第21章 Psalm 121:1-3
外に出たらすっかりと夜だった。
コインパーキングの精算を済ませて外に出ると、ちょうど西島が翔を抱きかかえて出てきたところが見えた。
マンションの前の道路に車をつけると、西島がこちらに歩いてきた。
「これおまえの車か?」
「まあ…仕事用」
「ふうん」
黒のハイエースの後ろのドアを開けた。
後部座席のシートは予め倒してあった。
「ここに寝かせてくれ」
「ああ」
翔は深く眠っているのか、目を覚まさなかった。
持ってきた布団を翔に掛けて、西島と二人で無理やりシートベルトで体を固定した。
そのまま運転席に戻ると、西島は助手席に乗り込んだ。
「今からいう住所にやってくれ」
「ああ」
住所をナビに入れ、車を発進させた。
カーラジオからは古い洋楽が流れていた。
「…桜井病院の息子ってことか?」
やっぱり、気づいてたか。
これはもう隠し果せることなんてできないと観念した。
「ああ。
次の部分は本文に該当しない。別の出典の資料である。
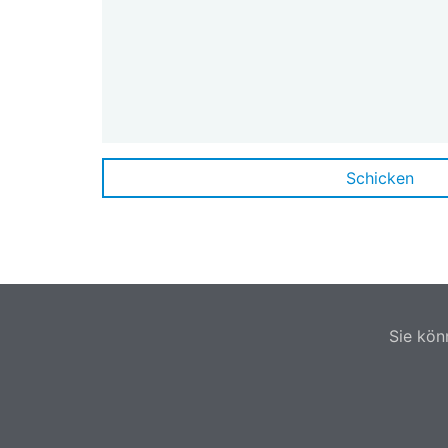
Sie kön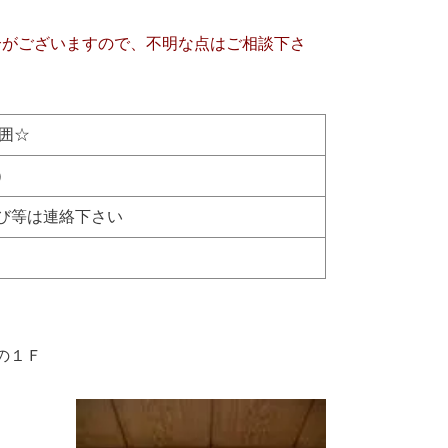
合がございますので、不明な点はご相談下さ
囲☆
）
び等は連絡下さい
の１Ｆ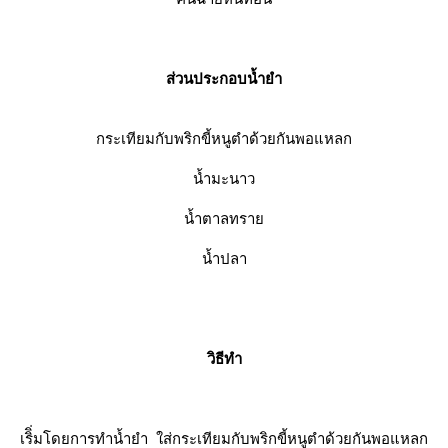
ส่วนประกอบน้ำยำ
กระเทียมกับพริกขี้หนูตำด้วยกันพอแหลก
น้ำมะนาว
น้ำตาลทรา
น้ำปลา
วิธีทำ
เริิ่มโดยการทำน้ำยำ ใส่
กระเทียมกับพริกขี้หนูตำด้วยกันพอแหลก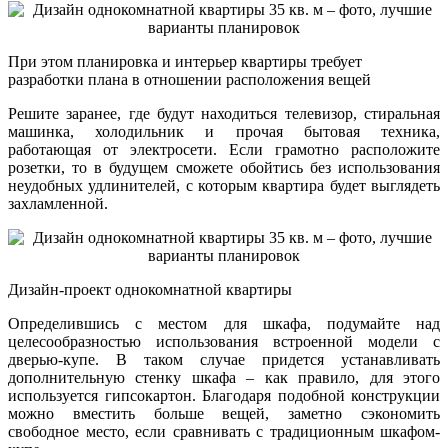
При этом планировка и интерьер квартиры требует
разработки плана в отношении расположения вещей
Решите заранее, где будут находиться телевизор, стиральная
машинка, холодильник и прочая бытовая техника,
работающая от электросети. Если грамотно расположите
розетки, то в будущем сможете обойтись без использования
неудобных удлинителей, с которым квартира будет выглядеть
захламленной.
Дизайн-проект однокомнатной квартиры
Определившись с местом для шкафа, подумайте над
целесообразностью использования встроенной модели с
дверью-купе. В таком случае придется устанавливать
дополнительную стенку шкафа – как правило, для этого
используется гипсокартон. Благодаря подобной конструкции
можно вместить больше вещей, заметно сэкономить
свободное место, если сравнивать с традиционным шкафом-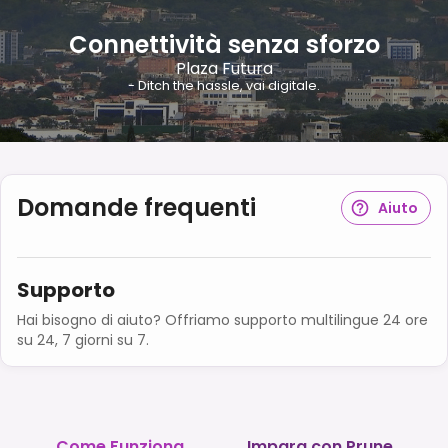
Connettività senza sforzo
Plaza Futura
- Ditch the hassle, vai digitale.
Domande frequenti
Aiuto
Supporto
Hai bisogno di aiuto? Offriamo supporto multilingue 24 ore
su 24, 7 giorni su 7.
Come Funziona
Impara con Prune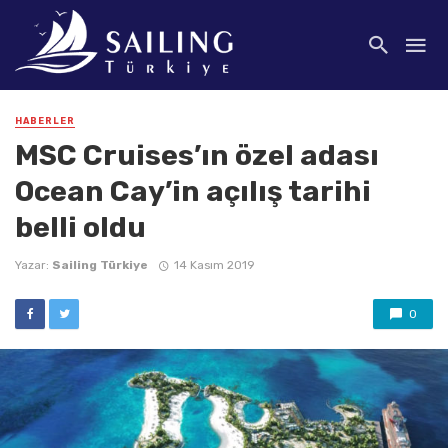
HABERLER
MSC Cruises’ın özel adası
Ocean Cay’in açılış tarihi
belli oldu
Yazar:
Sailing Türkiye
14 Kasım 2019
0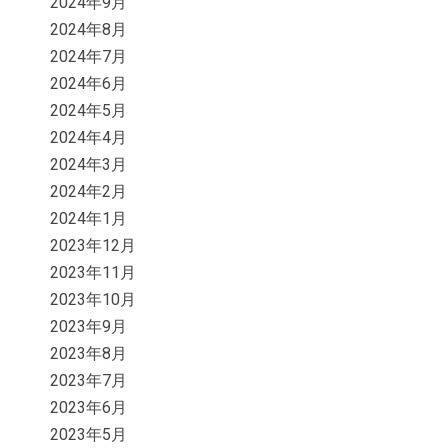
2024年9月
2024年8月
2024年7月
2024年6月
2024年5月
2024年4月
2024年3月
2024年2月
2024年1月
2023年12月
2023年11月
2023年10月
2023年9月
2023年8月
2023年7月
2023年6月
2023年5月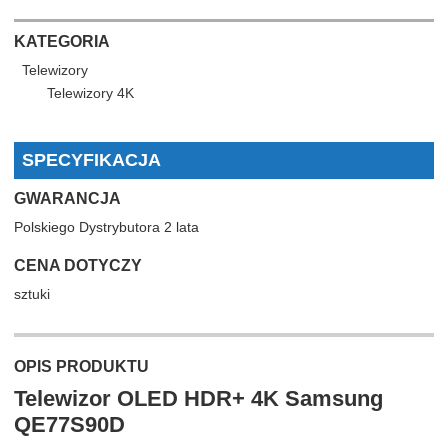
KATEGORIA
Telewizory
Telewizory 4K
SPECYFIKACJA
GWARANCJA
Polskiego Dystrybutora 2 lata
CENA DOTYCZY
sztuki
OPIS PRODUKTU
Telewizor OLED HDR+ 4K Samsung
QE77S90D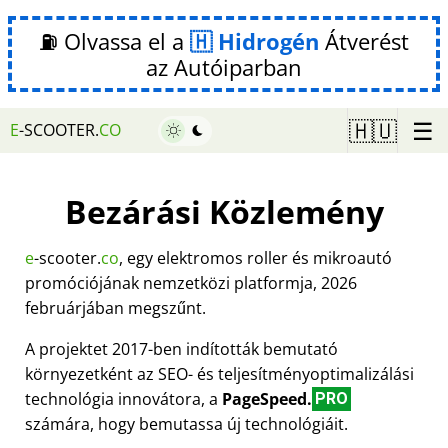
⛽ Olvassa el a
Hidrogén
Átverést
az Autóiparban
☰
🇭🇺
E
-SCOOTER.
CO
Bezárási Közlemény
e
-scooter.
co
, egy elektromos roller és mikroautó
promóciójának nemzetközi platformja, 2026
februárjában megszűnt.
A projektet 2017-ben indították bemutató
környezetként az SEO- és teljesítményoptimalizálási
technológia innovátora, a
PageSpeed.
PRO
számára, hogy bemutassa új technológiáit.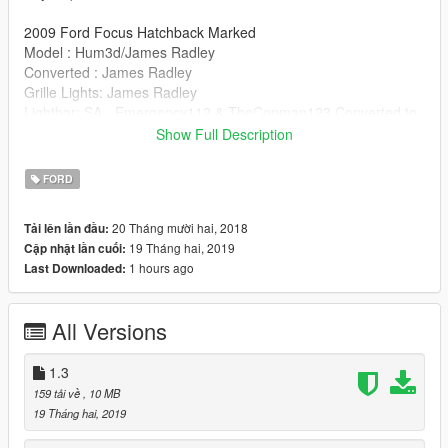
2009 Ford Focus Hatchback Marked
Model : Hum3d/James Radley
Converted : James Radley
Grille Lights: James Radley
Lightbar: SA - Emergency112 & TheCopman123 Converted to
GTAV: TheCopman123
Show Full Description
ELS Mapping: James Radley ions mapped to this lightbar by
TheCopman123
FORD
Skin: TheCopman123
Antenna: Raptor2000
20 Tháng mười hai, 2018
Tải lên lần đầu:
Small Fixes: TheCopman123
19 Tháng hai, 2019
Cập nhật lần cuối:
1 hours ago
Last Downloaded:
All Versions
1.3
159 tải về
, 10 MB
19 Tháng hai, 2019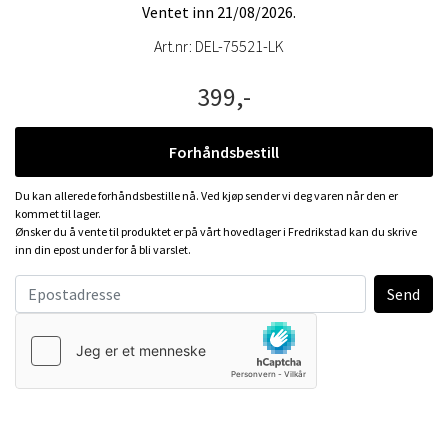
Ventet inn 21/08/2026.
Art.nr:
DEL-75521-LK
399,-
Forhåndsbestill
Du kan allerede forhåndsbestille nå. Ved kjøp sender vi deg varen når den er
kommet til lager.
Ønsker du å vente til produktet er på vårt hovedlager i Fredrikstad kan du skrive
inn din epost under for å bli varslet.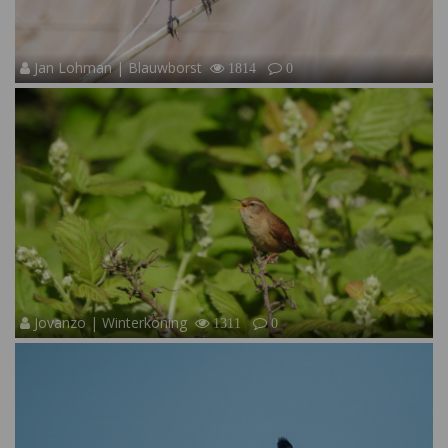
Jan Lohman | Blauwborst
1814
0
Jovanzo | Winterkoning
1311
0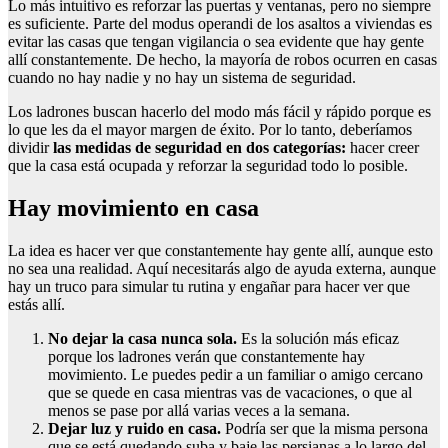
Lo más intuitivo es reforzar las puertas y ventanas, pero no siempre
es suficiente. Parte del modus operandi de los asaltos a viviendas es
evitar las casas que tengan vigilancia o sea evidente que hay gente
allí constantemente. De hecho, la mayoría de robos ocurren en casas
cuando no hay nadie y no hay un sistema de seguridad.
Los ladrones buscan hacerlo del modo más fácil y rápido porque es
lo que les da el mayor margen de éxito. Por lo tanto, deberíamos
dividir
las medidas de seguridad en dos categorías:
hacer creer
que la casa está ocupada y reforzar la seguridad todo lo posible.
Hay movimiento en casa
La idea es hacer ver que constantemente hay gente allí, aunque esto
no sea una realidad. Aquí necesitarás algo de ayuda externa, aunque
hay un truco para simular tu rutina y engañar para hacer ver que
estás allí.
No dejar la casa nunca sola.
Es la solución más eficaz
porque los ladrones verán que constantemente hay
movimiento. Le puedes pedir a un familiar o amigo cercano
que se quede en casa mientras vas de vacaciones, o que al
menos se pase por allá varias veces a la semana.
Dejar luz y ruido en casa.
Podría ser que la misma persona
que se está quedando suba y baje las persianas a lo largo del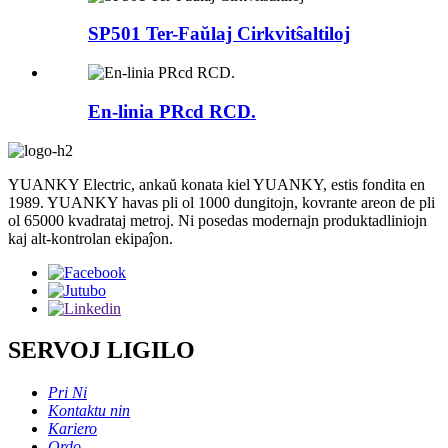
SP501 Ter-Faŭlaj ​​Cirkvitŝaltiloj
En-linia PRcd RCD.
YUANKY Electric, ankaŭ konata kiel YUANKY, estis fondita en
1989. YUANKY havas pli ol 1000 dungitojn, kovrante areon de pli
ol 65000 kvadrataj metroj. Ni posedas modernajn produktadliniojn
kaj alt-kontrolan ekipaĵon.
SERVOJ LIGILO
Pri Ni
Kontaktu nin
Kariero
Ordo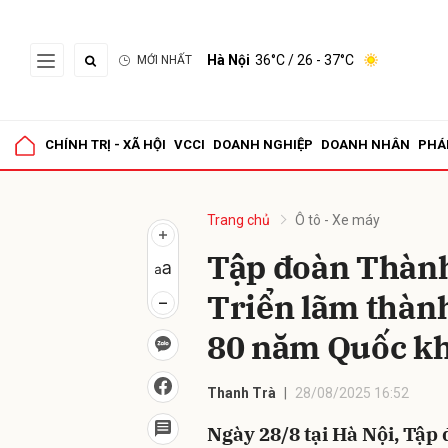
Hà Nội
36°C
/ 26 - 37°C
MỚI NHẤT
Gửi 
CHÍNH TRỊ - XÃ HỘI
VCCI
DOANH NGHIỆP
DOANH NHÂN
PHÁ
Trang chủ
Ô tô - Xe máy
Tập đoàn Thàn
Triển lãm thàn
80 năm Quốc k
Thanh Trà
28/08/2025 16:52
Ngày 28/8 tại Hà Nội, Tậ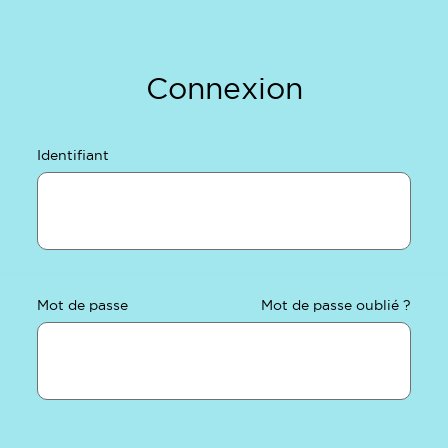
Connexion
Identifiant
Mot de passe
Mot de passe oublié ?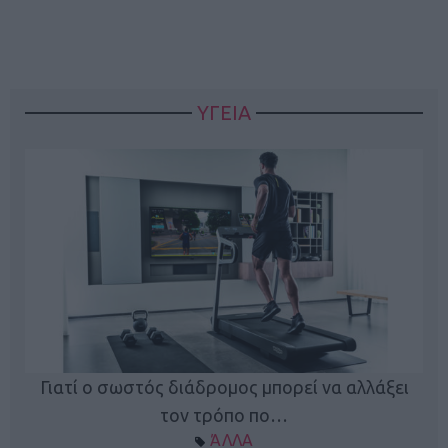
ΥΓΕΙΑ
Γιατί ο σωστός διάδρομος μπορεί να αλλάξει
τον τρόπο πο…
ΆΛΛΑ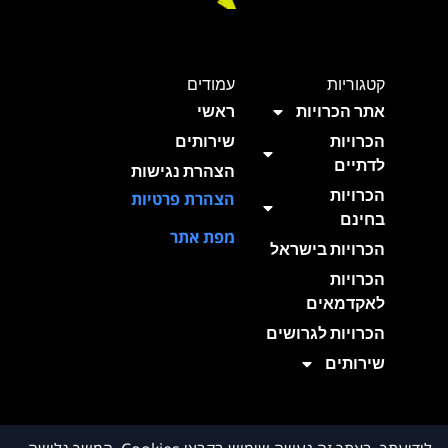
קטגוריות
עמודים
אתר הכרויות
ראשי
הכרויות
שירותים
לדתיים
הצהרת נגישות
הכרויות
הצהרת פרטיות
בחינם
מפת אתר
הכרויות בישראל
הכרויות
לאקדמאים
הכרויות לגרושים
שירותים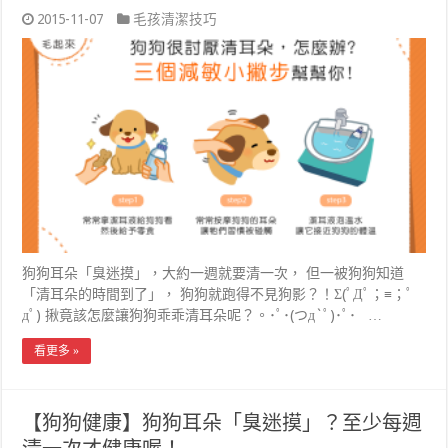
2015-11-07
毛孩清潔技巧
狗狗耳朵「臭迷摸」，大約一週就要清一次， 但一被狗狗知道
「清耳朵的時間到了」， 狗狗就跑得不見狗影？！Σ(ﾟДﾟ；≡；ﾟ
дﾟ) 揪竟該怎麼讓狗狗乖乖清耳朵呢？。･ﾟ･(つд`ﾟ)･ﾟ･ …
看更多 »
【狗狗健康】狗狗耳朵「臭迷摸」？至少每週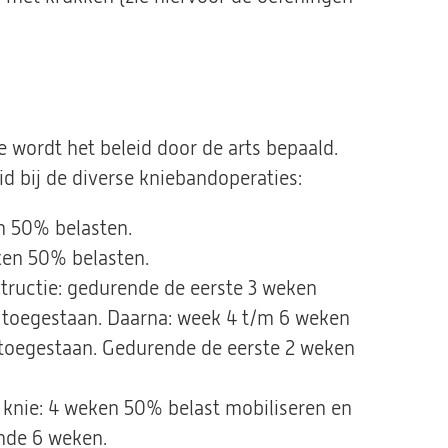
e wordt het beleid door de arts bepaald.
d bij de diverse kniebandoperaties:
n 50% belasten.
ken 50% belasten.
tructie: gedurende de eerste 3 weken
g toegestaan. Daarna: week 4 t/m 6 weken
 toegestaan. Gedurende de eerste 2 weken
 knie: 4 weken 50% belast mobiliseren en
nde 6 weken.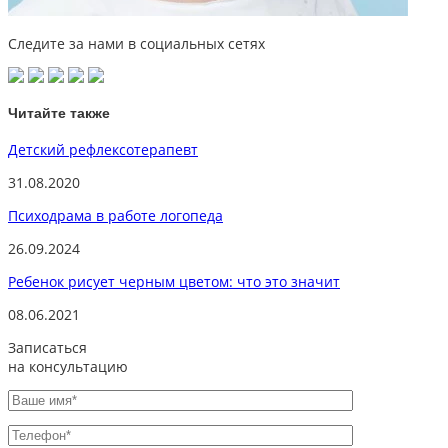
Следите за нами в социальных сетях
Читайте также
Детский рефлексотерапевт
31.08.2020
Психодрама в работе логопеда
26.09.2024
Ребенок рисует черным цветом: что это значит
08.06.2021
Записаться
на консультацию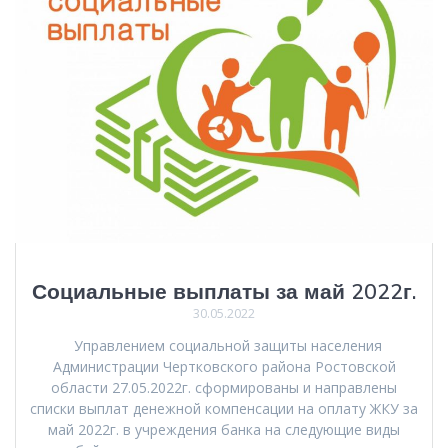
Социальные выплаты за май 2022г.
30.05.2022
Управлением социальной защиты населения
Администрации Чертковского района Ростовской
области 27.05.2022г. сформированы и направлены
списки выплат денежной компенсации на оплату ЖКУ за
май 2022г. в учреждения банка на следующие виды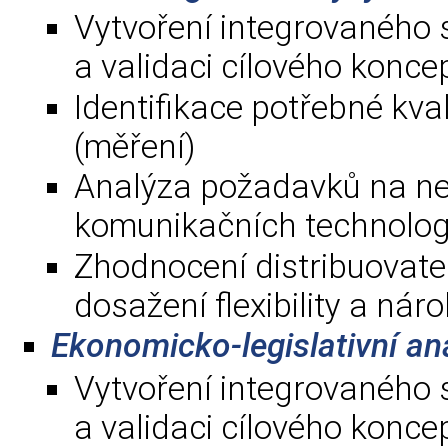
Vytvoření integrovaného 
a validaci cílového konce
Identifikace potřebné kva
(měření)
Analýza požadavků na n
komunikačních technologií 
Zhodnocení distribuovate
dosažení flexibility a ná
Ekonomicko-legislativní an
Vytvoření integrovaného 
a validaci cílového konce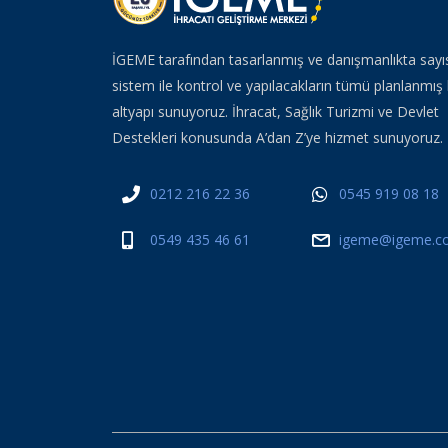
İGEME tarafından tasarlanmış ve danışmanlıkta sayı
sistem ile kontrol ve yapılacakların tümü planlanmış 
altyapı sunuyoruz. İhracat, Sağlık Turizmi ve Devlet
Destekleri konusunda A’dan Z’ye hizmet sunuyoruz.
0212 216 22 36
0545 919 08 18
0549 435 46 61
igeme@igeme.co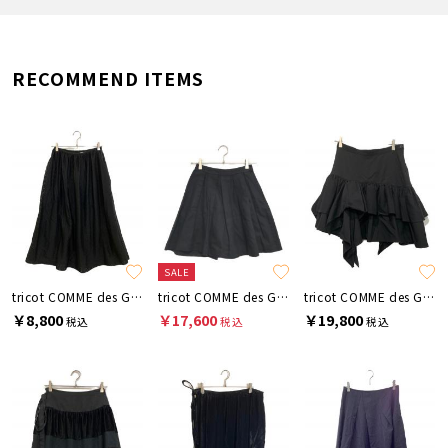
RECOMMEND ITEMS
SALE
tricot COMME des GARCONS
tricot COMME des GARCONS
tricot COMME des GARCONS
￥8,800
￥17,600
￥19,800
税込
税込
税込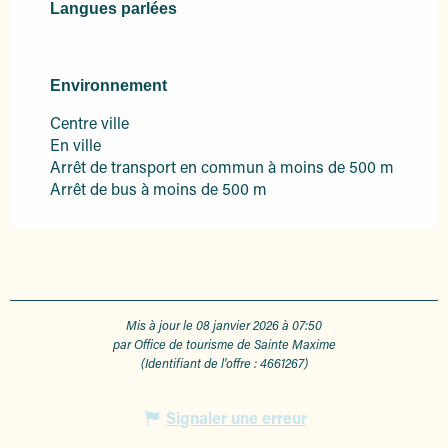
Langues parlées
Langues parlées
Environnement
Environnement
Centre ville
En ville
Arrêt de transport en commun à moins de 500 m
Arrêt de bus à moins de 500 m
Mis à jour le 08 janvier 2026 à 07:50
par Office de tourisme de Sainte Maxime
(Identifiant de l'offre :
4661267
)
Signaler une erreur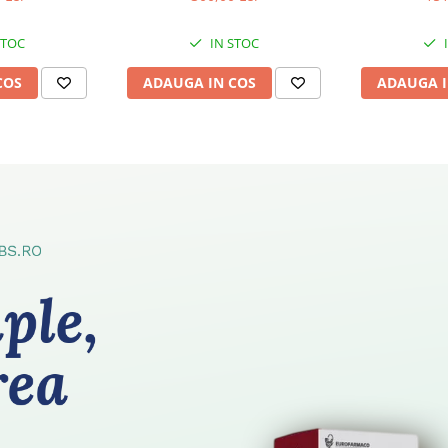
STOC
IN STOC
COS
ADAUGA IN COS
ADAUGA I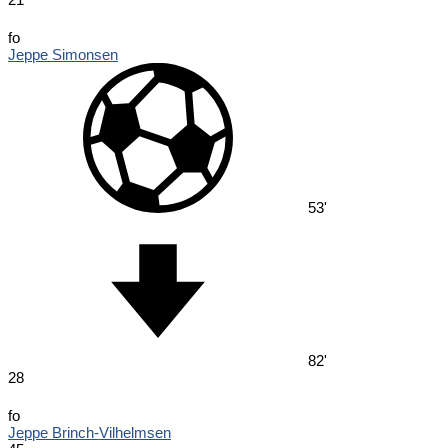
fo
Jeppe Simonsen
53'
82'
28
fo
Jeppe Brinch-Vilhelmsen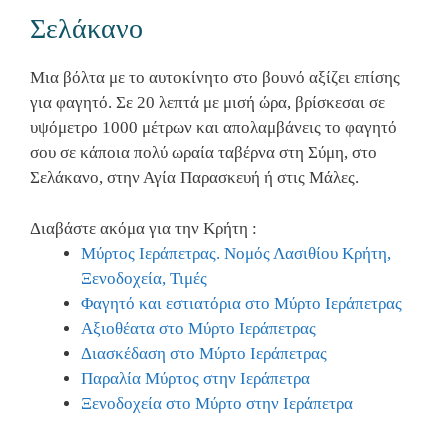
Σελάκανο
Μια βόλτα με το αυτοκίνητο στο βουνό αξίζει επίσης
για φαγητό. Σε 20 λεπτά με μισή ώρα, βρίσκεσαι σε
υψόμετρο 1000 μέτρων και απολαμβάνεις το φαγητό
σου σε κάποια πολύ ωραία ταβέρνα στη Σύμη, στο
Σελάκανο, στην Αγία Παρασκευή ή στις Μάλες.
Διαβάστε ακόμα για την Κρήτη :
Μύρτος Ιεράπετρας. Νομός Λασιθίου Κρήτη,
Ξενοδοχεία, Τιμές
Φαγητό και εστιατόρια στο Μύρτο Ιεράπετρας
Αξιοθέατα στο Μύρτο Ιεράπετρας
Διασκέδαση στο Μύρτο Ιεράπετρας
Παραλία Μύρτος στην Ιεράπετρα
Ξενοδοχεία στο Μύρτο στην Ιεράπετρα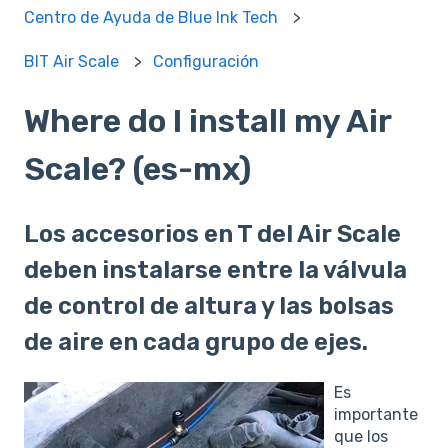
Centro de Ayuda de Blue Ink Tech
BIT Air Scale
Configuración
Where do I install my Air
Scale? (es-mx)
Los accesorios en T del Air Scale
deben instalarse entre la válvula
de control de altura y las bolsas
de aire en cada grupo de ejes.
Es
importante
que los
そうだ」
「なんてこった…あの頃、まだ医学生だったろ…?」
「もうあれから8年は経ってる」
西島は前髪をぐしゃりと掻き上げた。
「ということは…国試にストレートで受かっていたとして、いま専攻医か…早いもんだなあ…そりゃ年も取るわけだ」
なんだか年寄りくさい事を言うから、笑ってしまった。